What do you consider your greatest achievement so far?

Being where I am geographically and academically. I’ve always dreamed of New York City. It had a special place in my heart. I’m not sure why, but ever since I was child looking at TV shows and movies where NYC was the background it always made my heart beat. To be a resident of NYC now just feels right.

Career-wise, it’s extraordinarily rare for someone my age, especially being non-American, to hold the position that I hold at one of the largest medical institutions and medical schools in the world. I feel incredibly lucky to not only be doing what I do at one of the best in the world, but doing it in this specific location and this specific institution.

I was going to ask you what you enjoy most about what you do but you answered that question earlier. It sounds to me it’s how every day is different and every patient is different, and when a patient tells you they can walk again and/or you saved their lives, that gives you great joy.

Yes, absolutely.

What are some of your other passions?

I love to cook and I love to travel. Those are really my greatest passions. I try to travel as much as I can, whether in the U.S. or abroad. I like to try new foods, new restaurants, and New York is perfect for that. I enjoy cooking for my girlfriend and my friends.

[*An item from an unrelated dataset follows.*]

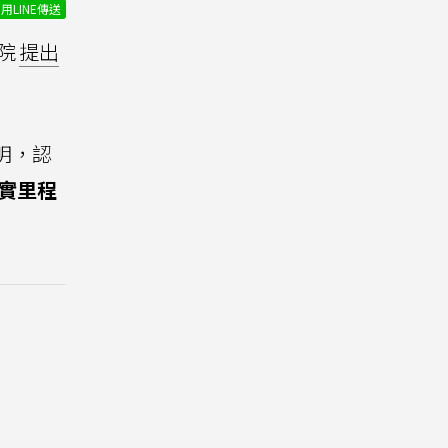
用LINE傳送
院
提出
明，認
實里程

You are an alumnus who has been faithful and loyal with your “time, talent and treasure” throughout the years. What keeps you involved with the school?

At this point, mostly the memories, especially Cecilia Negroni. She’s one of the Italian teachers there. I’m very fond of her because back in high school I was shy and insecure. There were very few, but some people had hinted that I would never become a doctor, and when you’re an adolescent and you’re shy and insecure and you don’t know if you’re fish or fowl, these things can really hurt. If you don’t have good support you’ll think, okay, maybe I shouldn’t do medicine. I remember Cecilia Negroni saying, “You know I think you’ll be the best doctor. Who cares what they say. In your heart you know what you want to do, just do it.” It turned out to be true. I’m glad that she was there at difficult moments for me. Of course, my family was supportive and there for me, but when it comes from your family, you think they’re biased. When it comes from a neutral spectator, like a teacher, then you think, well maybe it’s true.

What are some of the most important lessons from your professional experience you would like to share with the next generation of St. Stephen’s graduates?

To be compassionate. To try to empathize. To try to really feel someone else’s feelings, whether it’s joy or pain or suffering. We’re all, especially the younger generations, so focused on things, on money, the new cell phone, the new car, the new shoes, that we forget that we’re living in a world made of people. People are made of emotions. If you’re unable to understand, perceive, or comprehend those emotions, then you’ll just be an alien. An alien with a cool phone and cool shoes. You won’t fit anymore.